··· The data ···

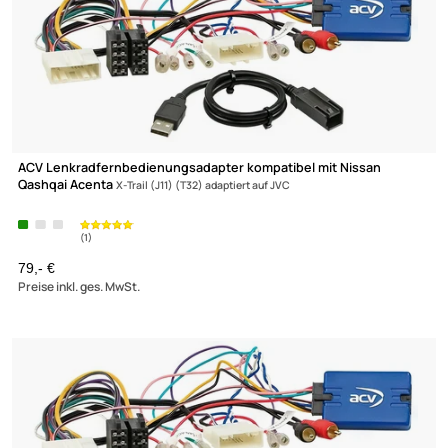
ACV Lenkradfernbedienungsadapter kompatibel mit Nissan
Qashqai Acenta
X-Trail (J11) (T32) adaptiert auf JVC
(1)
79,- €
Preise inkl. ges. MwSt.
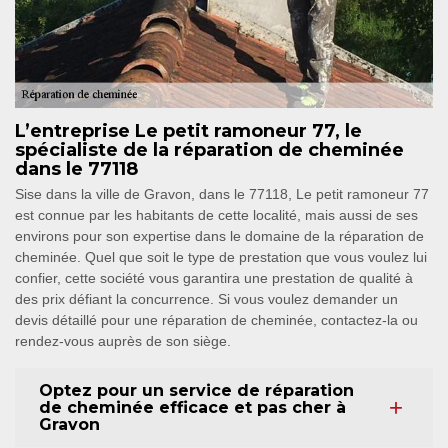
L’entreprise Le petit ramoneur 77, le
spécialiste de la réparation de cheminée
dans le 77118
Sise dans la ville de Gravon, dans le 77118, Le petit ramoneur 77
est connue par les habitants de cette localité, mais aussi de ses
environs pour son expertise dans le domaine de la réparation de
cheminée. Quel que soit le type de prestation que vous voulez lui
confier, cette société vous garantira une prestation de qualité à
des prix défiant la concurrence. Si vous voulez demander un
devis détaillé pour une réparation de cheminée, contactez-la ou
rendez-vous auprès de son siège.
Optez pour un service de réparation
de cheminée efficace et pas cher à
Gravon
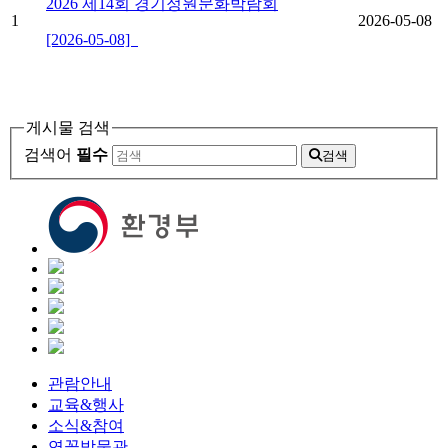
2026 제14회 경기정원문화박람회
1
2026-05-08
[2026-05-08]
게시물 검색
검색어
필수
검색
관람안내
교육&행사
소식&참여
연꽃박물관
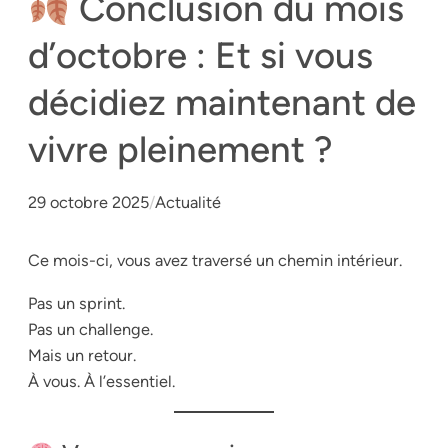
Conclusion du mois
d’octobre : Et si vous
décidiez maintenant de
vivre pleinement ?
29 octobre 2025
/
Actualité
Ce mois-ci, vous avez traversé un chemin intérieur.
Pas un sprint.
Pas un challenge.
Mais un retour.
À vous. À l’essentiel.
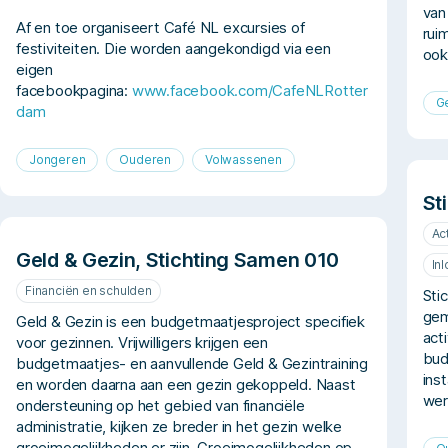
van
Af en toe organiseert Café NL excursies of
rui
festiviteiten. Die worden aangekondigd via een
ook
eigen
facebookpagina:
www.facebook.com/CafeNLRotter
G
dam
Jongeren
Ouderen
Volwassenen
St
Act
Geld & Gezin, Stichting Samen 010
In
Financiën en schulden
Sti
gem
Geld & Gezin is een budgetmaatjesproject specifiek
act
voor gezinnen. Vrijwilligers krijgen een
bud
budgetmaatjes- en aanvullende Geld & Gezintraining
ins
en worden daarna aan een gezin gekoppeld. Naast
wer
ondersteuning op het gebied van financiële
administratie, kijken ze breder in het gezin welke
groeimogelijkheden er zijn. Groeimogelijkheden op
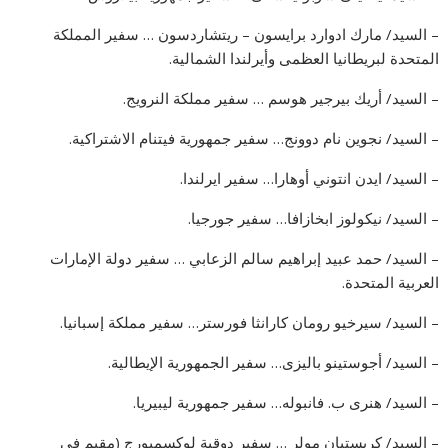
– السيد/ مارك ادوارد برايسون – ريتشاردسون … سفير المملكة
المتحدة لبريطانيا العظمى وأيرلندا الشمالية.
– السيد/ أريك بيرجير هوسم … سفير مملكة النرويج.
– السيد/ نجوين نام دوونج… سفير جمهورية فيتنام الاشتراكية.
– السيد/ ايدن انتوني أوهارا… سفير ايرلندا.
– السيد/ نيكولوز ابخازافا… سفير جورجيا.
– السيد/ حمد عبيد إبراهيم سالم الزعابي … سفير دولة الإمارات
العربية المتحدة.
– السيد/ سيرخيو رومان كارانثا فورستر… سفير مملكة إسبانيا.
– السيد/ أجوستينو باليزى… سفير الجمهورية الإيطالية.
– السيد/ هنرى ب. فانبوله… سفير جمهورية ليبيريا.
– السيد/ كريستيان مولر … سفير دوقية لوكسمبورج (مقيم في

···

Work order
Which lines of the records above contain the word "prestation"? Show each of them.

Your solution
cheminée. Quel que soit le type de prestation que vous voulez lui
confier, cette société vous garantira une prestation de qualité à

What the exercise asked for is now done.